Cosa cambierà dopo il “Brexit Day” del 31 gennaio scorso? È questa la domanda che si pongono in molti ora che, a quasi quattro anni di distanza dal referendum del 23 giugno 2016, il Regno Unito è ufficialmente uscito dopo 47 anni di permanenza all’interno dell’Unione Europea.
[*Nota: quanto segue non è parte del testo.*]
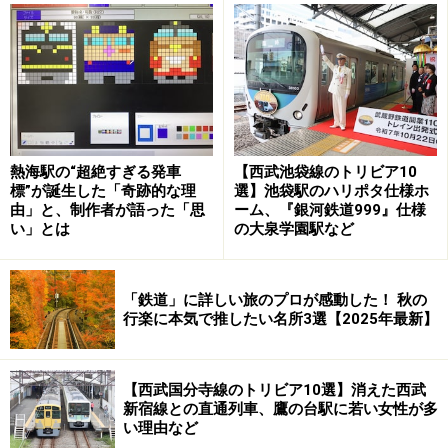
この先は、山深いところをのろのろ進むかと思えば、突
然視界が開け、大きな池を渡ったりもする。その名も大
池（おいけ）遊園。春は桜の名所になるらしい。さらに
先を急ぎ、甘露寺前（かんろじまえ）に停まれば、いよ
いよ次が終点・貴志（きし）だ。
熱海駅の“超絶すぎる発車
【西武池袋線のトリビア10
貴志駅は、線路は二本あるものの、ホームは片側一本だ
標”が誕生した「奇跡的な理
選】池袋駅のハリポタ仕様ホ
けの小さな終着駅である。一番前のドアで一日乗車券を
由」と、制作者が語った「思
ーム、『銀河鉄道999』仕様
い」とは
の大泉学園駅など
運転士に見せて降りると、階段を数段下りて小さな駅舎
へと続く。
「鉄道」に詳しい旅のプロが感動した！ 秋の
さて、
次のページ
でいよいよ駅長さんとご対面だ。
行楽に本気で推したい名所3選【2025年最新】
※記事内容は執筆時点のものです。最新の内容をご確認くださ
い。
【西武国分寺線のトリビア10選】消えた西武
新宿線との直通列車、鷹の台駅に若い女性が多
い理由など
次のページへ
1
/
3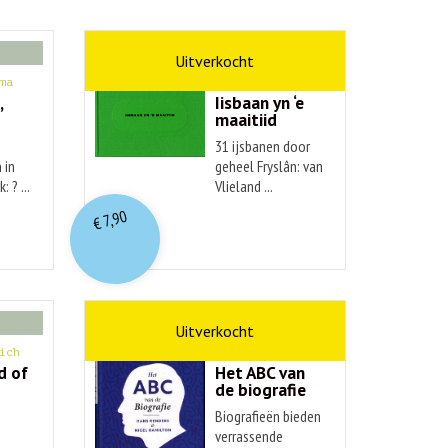
kunst
ma
Hendrik Elings
,
Iisbaan yn ‘e
maaitiid
31 ijsbanen door
 in
geheel Fryslân: van
: ? ...
Vlieland ...
7,90
€
non-fictie
ich
Hans Renders
d of
Het ABC van
de biografie
Biografieën bieden
verrassende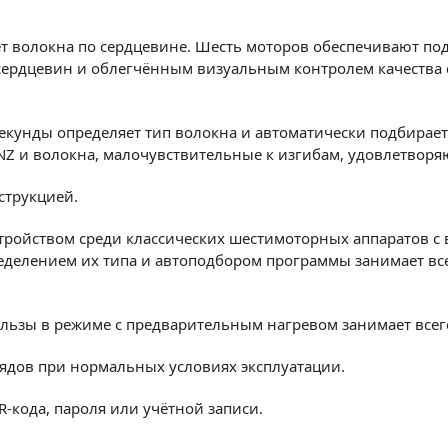
 волокна по сердцевине. Шесть моторов обеспечивают под
ердцевин и облегчённым визуальным контролем качества 
секунды определяет тип волокна и автоматически подбирае
NZ и волокна, малочувствительные к изгибам, удовлетворя
струкцией.
тройством среди классических шестимоторных аппаратов с
еделением их типа и автоподбором программы занимает все
ьзы в режиме с предварительным нагревом занимает всего
рядов при нормальных условиях эксплуатации.
R-кода, пароля или учётной записи.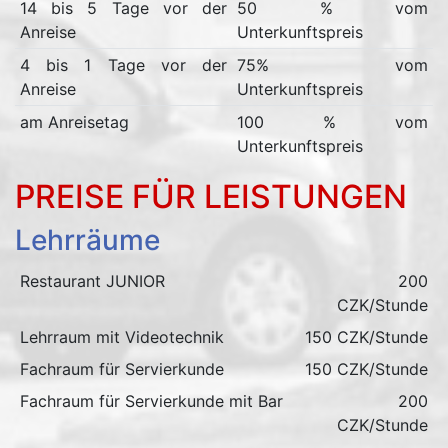
14 bis 5 Tage vor der
50 % vom
Anreise
Unterkunftspreis
4 bis 1 Tage vor der
75% vom
Anreise
Unterkunftspreis
am Anreisetag
100 % vom
Unterkunftspreis
PREISE FÜR LEISTUNGEN
Lehrräume
Restaurant JUNIOR
200
CZK/Stunde
Lehrraum mit Videotechnik
150 CZK/Stunde
Fachraum für Servierkunde
150 CZK/Stunde
Fachraum für Servierkunde mit Bar
200
CZK/Stunde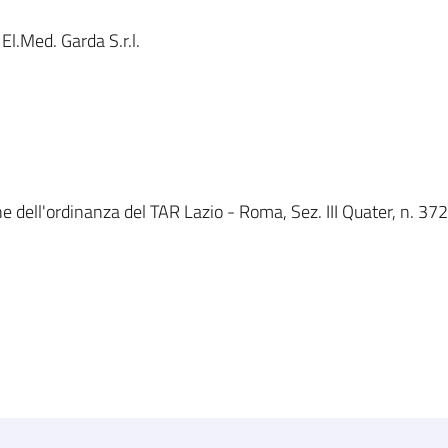
l.Med. Garda S.r.l.
e dell'ordinanza del TAR Lazio - Roma, Sez. III Quater, n. 372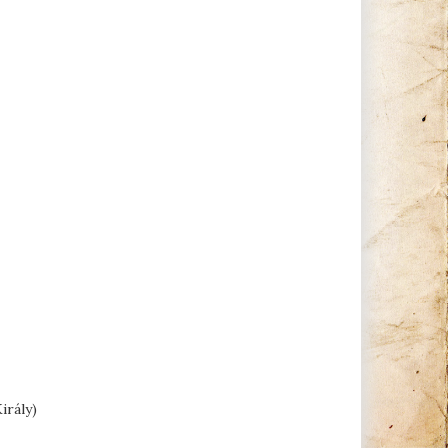
irály)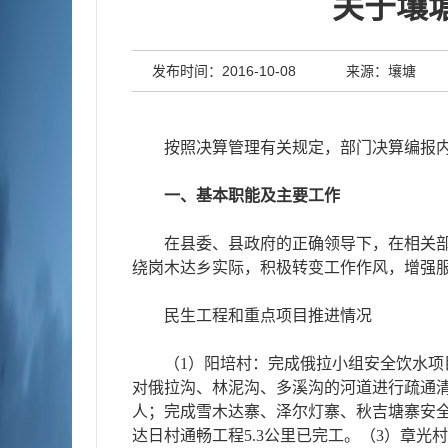
关于壤
发布时间：2016-10-08
来源：壤塘
按照决算管理有关规定，部门决算编报
一、基本职能及主要工作
在县委、县政府的正确领导下，在相关部
绕岗木达乡实际，积极转变工作作风，增强
民生工程和重点项目推进情况
（1）阳培村：完成俄拉小组安全饮水项目
对俄拉沟、林泥沟、多溪沟的河道进行疏通清
人；完成雪木达寨、泽尔灯寨、秋吉塘寨安全
达日村通畅工程5.3公里已完工。（3）章光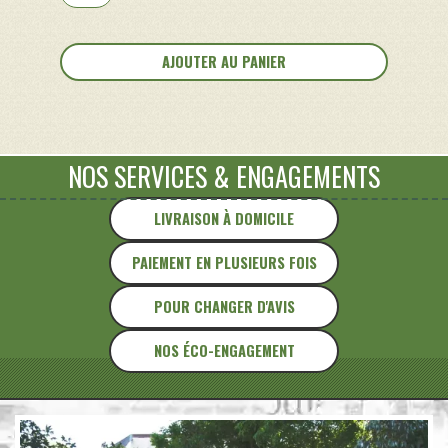
de
Encadrement
de
AJOUTER AU PANIER
fenêtre
NOS SERVICES
&
ENGAGEMENTS
LIVRAISON À DOMICILE
PAIEMENT EN PLUSIEURS FOIS
POUR CHANGER D'AVIS
NOS ÉCO-ENGAGEMENT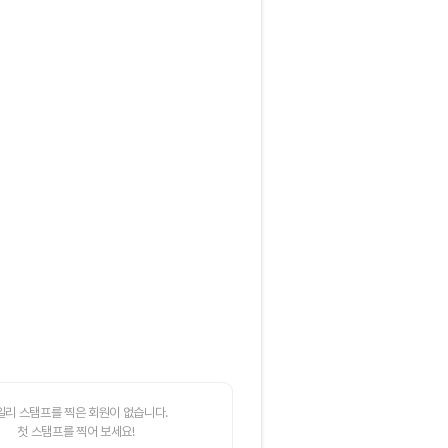
일리 스탬프를 찍은 회원이 없습니다.
첫 스탬프를 찍어 보세요!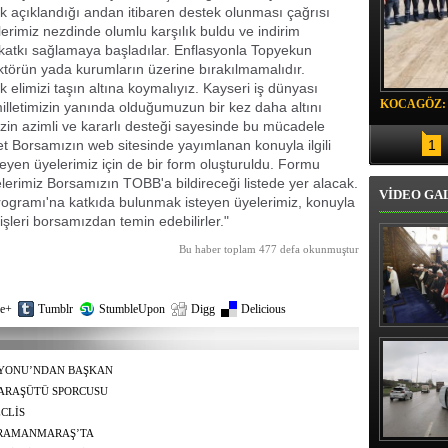
 açıklandığı andan itibaren destek olunması çağrısı
erimiz nezdinde olumlu karşılık buldu ve indirim
katkı sağlamaya başladılar. Enflasyonla Topyekun
törün yada kurumların üzerine bırakılmamalıdır.
elimizi taşın altına koymalıyız. Kayseri iş dünyası
KOCAGÖZ:
illetimizin yanında olduğumuzun bir kez daha altını
mizin azimli ve kararlı desteği sayesinde bu mücadele
SORUMLU
et Borsamızın web sitesinde yayımlanan konuyla ilgili
1
yen üyelerimiz için de bir form oluşturuldu. Formu
erimiz Borsamızın TOBB'a bildireceği listede yer alacak.
VİDEO GA
ogramı'na katkıda bulunmak isteyen üyelerimiz, konuyla
fişleri borsamızdan temin edebilirler."
Bu haber toplam 477 defa okunmuştur
e+
Tumblr
StumbleUpon
Digg
Delicious
Erbaş, Ha
Veli Cam
teravih 
YONU’NDAN BAŞKAN
kıld
LEDİYE BAŞKANI’
ARAŞÜTÜ SPORCUSU
Dİ
CLİS
ENDİRİLMESİNE
HRAMANMARAŞ’TA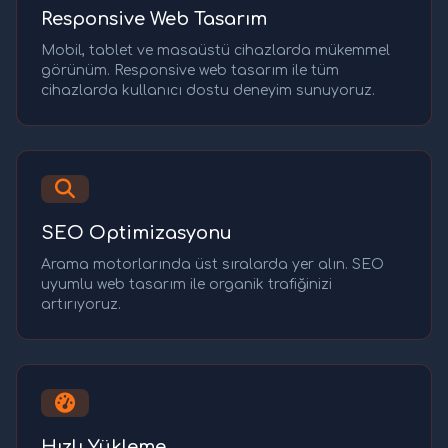
Responsive Web Tasarım
Mobil, tablet ve masaüstü cihazlarda mükemmel
görünüm. Responsive web tasarım ile tüm
cihazlarda kullanıcı dostu deneyim sunuyoruz.
SEO Optimizasyonu
Arama motorlarında üst sıralarda yer alın. SEO
uyumlu web tasarım ile organik trafiğinizi
artırıyoruz.
Hızlı Yükleme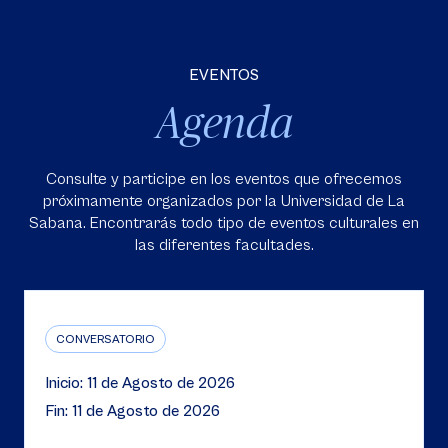
EVENTOS
Agenda
Consulte y participe en los eventos que ofrecemos
próximamente organizados por la Universidad de La
Sabana. Encontrarás todo tipo de eventos culturales en
las diferentes facultades.
CONVERSATORIO
Inicio: 11 de Agosto de 2026
Fin: 11 de Agosto de 2026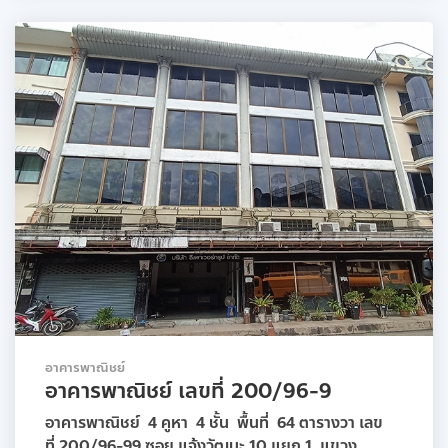
อาคารพาณิชย์
อาคารพาณิชย์ เลขที่ 200/96-9
อาคารพาณิชย์ 4 คูหา 4 ชั้น พื้นที่ 64 ตารางวา เลข
ที่ 200/96-99 ซอย แจ้งวัฒนะ 10 แยก 1 แขวง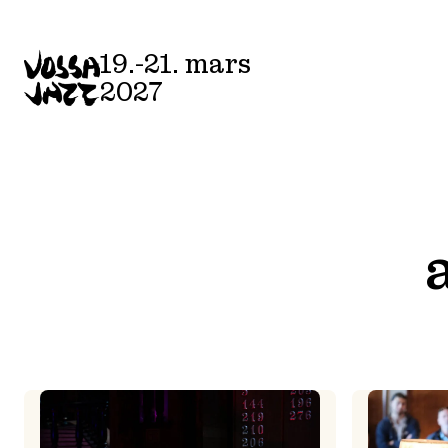
Skip
to
19.-21. mars
content
2027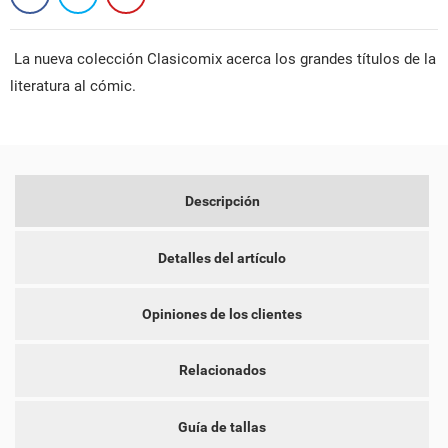
La nueva colección Clasicomix acerca los grandes títulos de la
literatura al cómic.
CREAR LISTA DE DESEOS
INICIAR SESIÓN
Descripción
NOMBRE DE LA LISTA DE DESEOS
DEBE INICIAR SESIÓN PARA GUARDAR PRODUCTOS EN SU
MI LISTA DE DESEOS
LISTA DE DESEOS.
Detalles del artículo
add_circle_outline
CREAR NUEVA LISTA
Opiniones de los clientes
CANCELAR
INICIAR SESIÓN
CANCELAR
CREAR LISTA DE DESEOS
Relacionados
Guía de tallas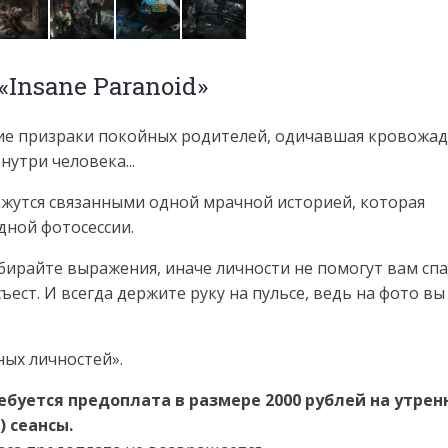
Insane Paranoid»
кие призраки покойных родителей, одичавшая кровожа
утри человека...
ажутся связанными одной мрачной историей, которая
дной фотосессии.
бирайте выражения, иначе личности не помогут вам спа
ъест. И всегда держите руку на пульсе, ведь на фото вы
ных личностей».
уется предоплата в размере 2000 рублей на утренн
0) сеансы.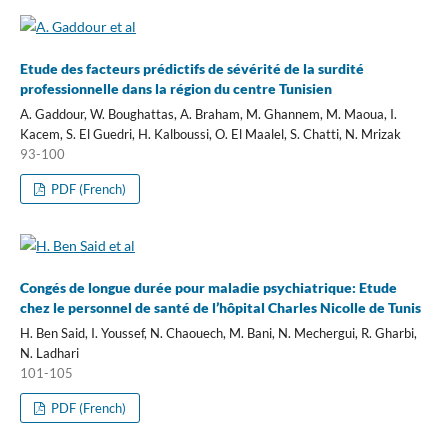
Etude des facteurs prédictifs de sévérité de la surdité
professionnelle dans la région du centre Tunisien
A. Gaddour, W. Boughattas, A. Braham, M. Ghannem, M. Maoua, I.
Kacem, S. El Guedri, H. Kalboussi, O. El Maalel, S. Chatti, N. Mrizak
93-100
PDF (French)
Congés de longue durée pour maladie psychiatrique: Etude
chez le personnel de santé de l’hôpital Charles Nicolle de Tunis
H. Ben Said, I. Youssef, N. Chaouech, M. Bani, N. Mechergui, R. Gharbi,
N. Ladhari
101-105
PDF (French)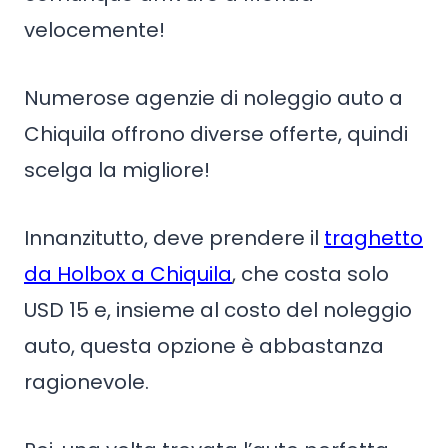
velocemente!
Numerose agenzie di noleggio auto a
Chiquila offrono diverse offerte, quindi
scelga la migliore!
Innanzitutto, deve prendere il
traghetto
da Holbox a Chiquila
, che costa solo
USD 15 e, insieme al costo del noleggio
auto, questa opzione è abbastanza
ragionevole.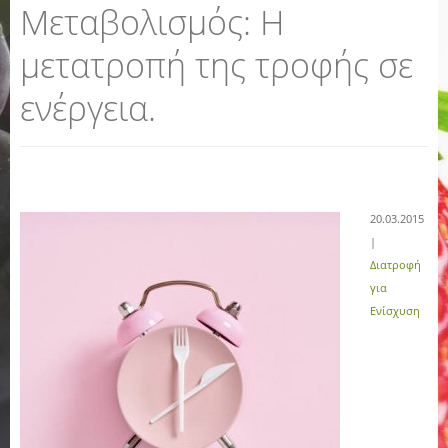
Μεταβολισμός: Η
μετατροπή της τροφής σε
ενέργεια.
20.03.2015
|
Διατροφή
για
Ενίσχυση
La verità è che nell’immediato non cambierà assolutamente nulla. Il Regno Unito continuerà infatti a far parte dell’unione doganale e del mercato unico e fino al 31 dicembre 2020 le persone, sia britanniche che europee, continueranno ad avere il diritto di spostarsi per motivi di lavoro o per turismo da una parte all’altra della Manica senza alcuna restrizione. È stato infatti concordato che nel corso del cosiddetto periodo di transizione che è scattato alla mezzanotte del 1° febbraio e che durerà fino alla fine dell’anno in corso rimarranno in vigore le norme UE già esistenti. Fino a quel momento, di fatto, nulla cambierà nei rapporti tra Londra e il resto dei 27 Paesi dell’Unione Europea.

Paradossalmente gli anni trascorsi dalla data del referendum sulla Brexit al 31 gennaio scorso potrebbero costituire la parte facile del processo d’uscita del Regno Unito dall’UE. Ora, viene da dire, comincerà quella difficile. Il Regno Unito e l’UE avranno infatti a disposizione soltanto undici mesi di tempo per poter discutere delle future relazioni che intercorreranno tra i due blocchi continentali. I dossier sul tavolo sono tanti e il tempo a disposizione forse troppo poco per trovare un accordo condiviso da entrambe le parti. Per questo motivo alcuni analisti hanno già paventato l’ipotesi di una proroga del periodo transitorio, anche se il Primo Ministro inglese Boris Johnson si è già opposto strenuamente alla possibilità di uno slittamento al 2021.

No Deal Brexit e l’indipendenza scozzese

In questo clima di incertezza, non è da escludere nemmeno il rischio di una No Deal Brexit, ovvero di un’uscita disordinata del Regno Unito dall’Unione Europea alla fine del 2020 che, come dimostrano innumerevoli studi, avrebbe un impatto fortemente negativo sull’economia soprattutto del Regno Unito. Per questo motivo, un altro argomento tornato in auge proprio nel corso degli ultimi giorni, è quello dell’indipendenza scozzese. La Scozia che nel 2016 aveva votato ampiamente a favore di “remain”, non valuterebbe di buon occhio un’uscita disordinata dall’UE e le conseguenze economiche che essa comporterebbe. L’ottimo risultato ottenuto dagli indipendentisti scozzesi nel corso dell’ultima General Election rafforza poi l’ipotesi di un secondo referendum su “una futura Scozia indipendente” come ha dichiarato recentemente il capogruppo dell’Snp alla Camera dei Comuni Ian Blackford.

 

 

Cosa aspettarsi dai mercati finanziari?

Quanto all’andamento dei mercati finanziari, i vincitori post risultato elettorale e addio formale all’UE sono stati fino a questo momento la sterlina britannica e i principali indici di borsa della City, ma avventurarsi in previsioni sugli andamenti futuri di queste asset class in uno scenario così incerto e variopinto risulta davvero un esercizio assai difficile. L’economia britannica dovrebbe beneficiare nel breve periodo della maggiore stabilità politica e degli stimoli fiscali promessi dal Governo conservatore, anche se secondo alcune società di gestione come Blackrock non “è prevedibile un ritorno ai livelli di crescita economica pre Brexit”.

Quali che saranno gli effetti sull’economia, la finanza e la vita reale delle aziende e delle persone in futuro dipenderà dall’andamento dei negoziati tra Regno Unito ed Unione Europea nel corso del periodo di transizione per cui, con buona pace di Her Majesty the Queen Elisabetta II, non ci resta che aspettare.

Alla prossima puntata o “to be continued” come diciamo da questa parte della Manica nella terra di Albione.